Is "well-being" a science, as the University of Cambridge's Well-being Institute maintains? Or just another meretricious humanities discipline, like "women's studies" or "peace studies"? Claims have been made for the efficacy of cognitive therapy (CBT) as a treatment for mild forms of mental illness, and well-being lessons are said to build on that. I personally wonder whether CBT is just another way to modify behavioural appearances without addressing underlying problems — though I suppose it's less objectionable than zapping people with drugs. In any case, it is unclear what place a putative treatment for depression has in a conventional school environment.

Pioneer of happiness studies Nick Baylis writes about the individual's "relationship with reality".

Reality is an environment that can put up a lot of resistance to our making progress and, consequently, it can build the mental skills for problem-solving. By contrast, escapist fantasy is an environment in which anything is possible, so our problem-solving skills begin to atrophy if we spend too long there. ... it is only our response to problems that determines their net effect upon us, not the problems themselves. *

This strikes me as the kind of stuff which is either trivially true — or highly speculative and potentially false. In either case, not really hard science.

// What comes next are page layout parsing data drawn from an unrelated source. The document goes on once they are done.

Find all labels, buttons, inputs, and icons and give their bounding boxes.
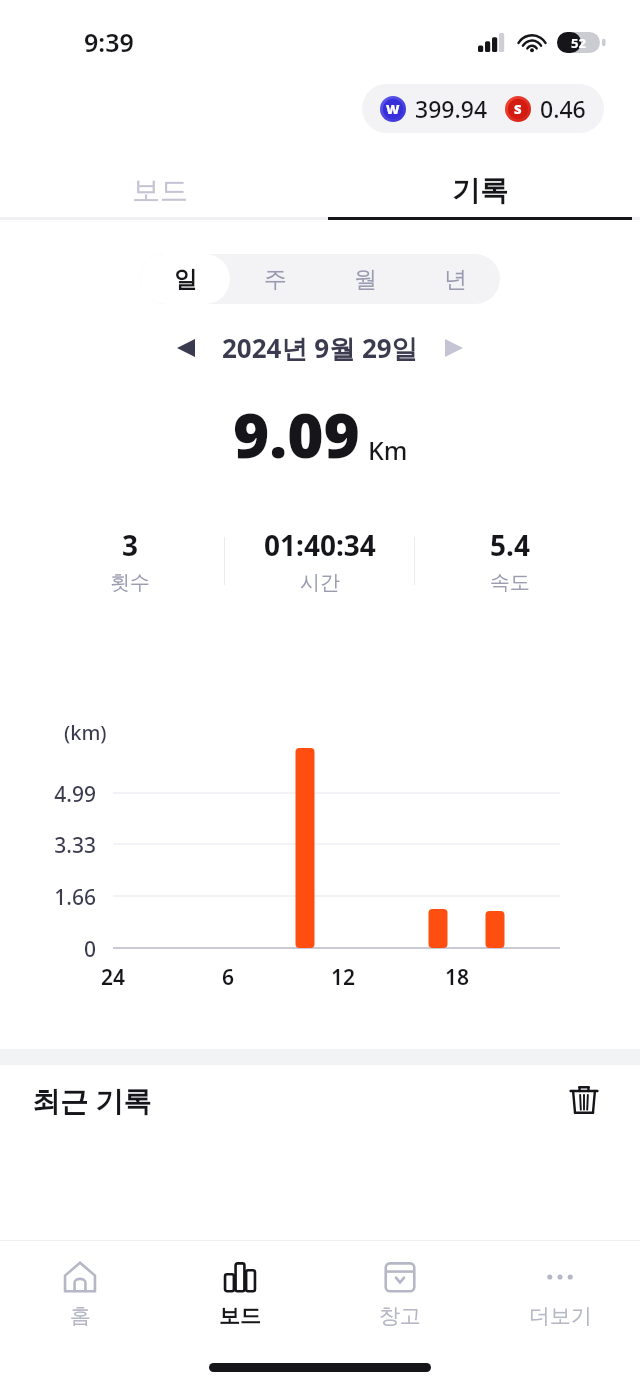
staticText: 4.99 bbox=[0, 780, 96, 809]
staticText: 12 bbox=[313, 963, 373, 992]
button[interactable]: Delete records bbox=[560, 1076, 608, 1124]
button[interactable]: 월 bbox=[320, 254, 410, 304]
button[interactable]: 보드 bbox=[160, 1241, 320, 1347]
button[interactable]: 보드 bbox=[0, 163, 320, 217]
button[interactable]: 홈 bbox=[0, 1241, 160, 1347]
staticText: 일 bbox=[174, 265, 197, 294]
staticText: 횟수 bbox=[110, 570, 150, 595]
staticText: S bbox=[514, 100, 522, 118]
staticText: 더보기 bbox=[529, 1303, 592, 1329]
staticText: 9:39 bbox=[84, 25, 134, 59]
button[interactable]: 더보기 bbox=[480, 1241, 640, 1347]
staticText: 홈 bbox=[70, 1303, 91, 1329]
staticText: 0 bbox=[0, 935, 96, 964]
staticText: 3 bbox=[122, 526, 139, 564]
staticText: 주 bbox=[264, 265, 287, 294]
staticText: 0.46 bbox=[540, 93, 586, 124]
button[interactable]: 년 bbox=[410, 254, 500, 304]
button[interactable]: 주 bbox=[230, 254, 320, 304]
button[interactable]: Previous day bbox=[164, 326, 208, 370]
staticText: Km bbox=[368, 433, 408, 467]
staticText: 01:40:34 bbox=[264, 526, 376, 564]
staticText: 6 bbox=[198, 963, 258, 992]
staticText: 2024년 9월 29일 bbox=[222, 330, 418, 366]
button[interactable]: 창고 bbox=[320, 1241, 480, 1347]
staticText: 보드 bbox=[132, 173, 188, 208]
button[interactable]: W bbox=[362, 84, 604, 133]
button[interactable]: 기록 bbox=[320, 163, 640, 217]
staticText: 속도 bbox=[490, 570, 530, 595]
staticText: 시간 bbox=[300, 570, 340, 595]
staticText: 월 bbox=[354, 265, 377, 294]
button[interactable]: Next day bbox=[432, 326, 476, 370]
staticText: 3.33 bbox=[0, 831, 96, 860]
button[interactable]: 일 bbox=[140, 254, 230, 304]
button[interactable]: 3 bbox=[36, 504, 604, 617]
staticText: 5.4 bbox=[490, 526, 530, 564]
staticText: 24 bbox=[83, 963, 143, 992]
staticText: 52 bbox=[571, 34, 586, 52]
staticText: 창고 bbox=[379, 1303, 421, 1329]
staticText: (km) bbox=[64, 719, 107, 746]
staticText: 년 bbox=[444, 265, 467, 294]
staticText: W bbox=[386, 100, 400, 118]
staticText: 399.94 bbox=[415, 93, 488, 124]
staticText: 9.09 bbox=[233, 392, 360, 476]
staticText: 1.66 bbox=[0, 883, 96, 912]
staticText: 최근 기록 bbox=[32, 1081, 152, 1119]
staticText: 기록 bbox=[452, 173, 508, 208]
staticText: 보드 bbox=[219, 1303, 261, 1329]
staticText: 18 bbox=[427, 963, 487, 992]
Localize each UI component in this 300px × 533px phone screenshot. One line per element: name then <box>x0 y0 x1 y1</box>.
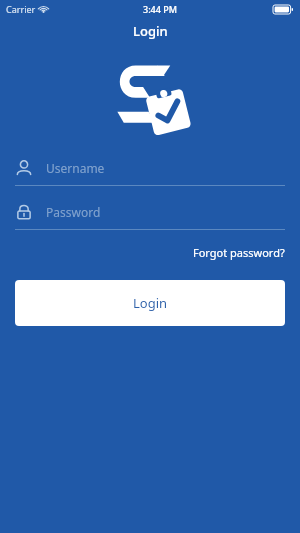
staticText: Username <box>46 160 105 176</box>
staticText: Password <box>46 204 101 220</box>
button[interactable]: Forgot password? <box>178 241 300 264</box>
button[interactable]: Password <box>0 199 300 230</box>
other: Username <box>15 159 33 177</box>
other: App logo <box>104 62 196 138</box>
staticText: Carrier <box>6 3 36 15</box>
button[interactable]: Username <box>0 155 300 186</box>
other: Password <box>15 203 33 221</box>
staticText: Login <box>133 22 168 40</box>
button[interactable]: Login <box>15 280 285 326</box>
staticText: Login <box>133 294 168 312</box>
staticText: 3:44 PM <box>143 3 177 15</box>
staticText: Forgot password? <box>193 245 285 260</box>
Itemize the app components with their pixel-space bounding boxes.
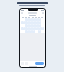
button[interactable] (25, 24, 29, 27)
button[interactable]: Menu (20, 11, 45, 14)
button[interactable] (32, 21, 35, 24)
button[interactable] (21, 21, 25, 24)
button[interactable] (41, 27, 44, 30)
button[interactable] (32, 24, 35, 27)
button[interactable] (29, 18, 32, 21)
button[interactable] (29, 24, 32, 27)
button[interactable] (38, 24, 41, 27)
button[interactable] (21, 27, 25, 30)
button[interactable] (32, 30, 35, 33)
button[interactable] (35, 21, 38, 24)
button[interactable] (35, 18, 38, 21)
button[interactable] (35, 27, 38, 30)
button[interactable] (32, 27, 35, 30)
button[interactable] (29, 21, 32, 24)
button[interactable] (25, 21, 29, 24)
button[interactable] (38, 21, 41, 24)
button[interactable] (32, 18, 35, 21)
button[interactable] (25, 18, 29, 21)
button[interactable] (29, 30, 32, 33)
button[interactable] (38, 27, 41, 30)
button[interactable] (38, 30, 41, 33)
button[interactable] (38, 18, 41, 21)
button[interactable] (35, 24, 38, 27)
button[interactable] (35, 62, 44, 65)
button[interactable] (25, 30, 29, 33)
button[interactable] (25, 27, 29, 30)
button[interactable] (29, 27, 32, 30)
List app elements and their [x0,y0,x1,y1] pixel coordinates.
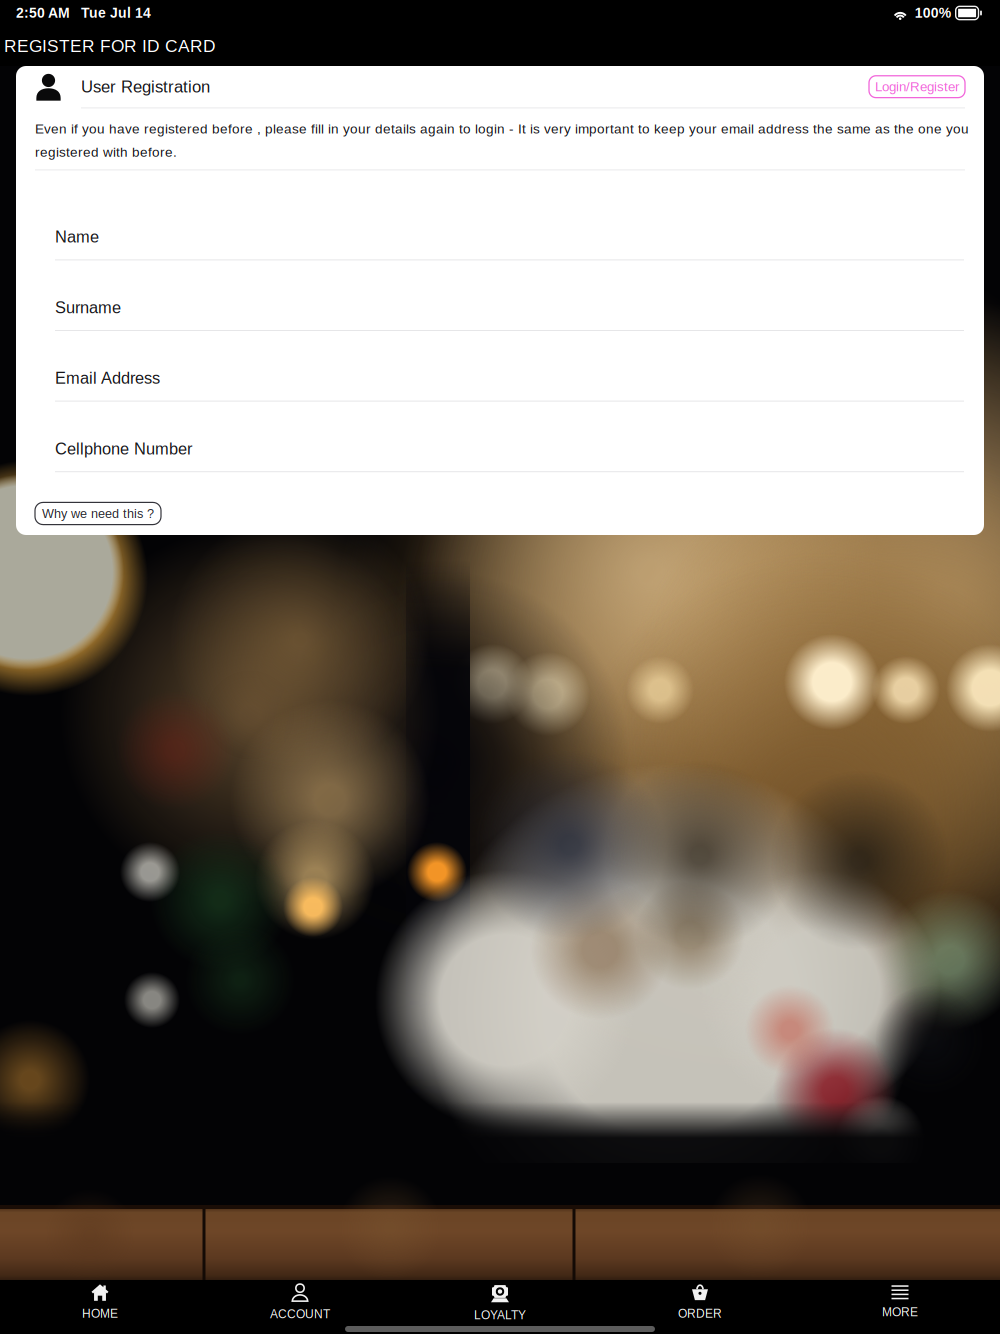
staticText: ORDER [678,1307,722,1320]
staticText: Surname [55,298,121,317]
button[interactable]: ORDER [600,1281,800,1323]
staticText: 100% [915,5,951,21]
button[interactable]: Login/Register [869,76,965,98]
staticText: HOME [82,1307,118,1320]
staticText: Login/Register [875,79,959,94]
staticText: REGISTER FOR ID CARD [4,36,216,56]
button[interactable]: MORE [800,1281,1000,1323]
staticText: LOYALTY [474,1308,526,1322]
staticText: Email Address [55,369,160,387]
button[interactable]: LOYALTY [400,1281,600,1323]
button[interactable]: ACCOUNT [200,1281,400,1323]
staticText: Name [55,228,99,246]
staticText: Even if you have registered before , ple… [35,121,969,160]
staticText: ACCOUNT [270,1307,330,1321]
staticText: User Registration [81,77,210,96]
staticText: Tue Jul 14 [81,5,151,21]
button[interactable]: HOME [0,1281,200,1323]
button[interactable]: Why we need this ? [35,502,161,525]
staticText: Why we need this ? [42,506,154,521]
staticText: MORE [882,1305,918,1319]
staticText: 2:50 AM [16,5,70,21]
staticText: Cellphone Number [55,440,192,458]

The DCSF links to a website with resources for primary schools, where well-being lessons are already in force. Some of the resources, like the teaching aid shown on the left, are merely trivial, and remind me of management theory which teaches the obvious. "How can we help John to know what he is feeling, children? I know: let's get him to think about it. Then we'll get him to talk about it." (hypothetical illustration)

Others are more obviously ideological: for example, this resource about change, apparently designed to encourage warm feelings towards multiculturalism. "Azis forgot that changes are a part of life." "Azis stopped complaining and learned to see the world differently."

* in Huppert et al. (eds), The Science of Well-being, Oxford University Press 2005, pp.243-244.

Update: The Sunday Times reports on research which concludes that happiness classes "leave children depressed and self-obsessed ... It finds little evidence that the classes, which encourage children to express feelings openly and empathise with others, lead to any long-term improvement in emotional wellbeing or academic success." A summary of the research is available here.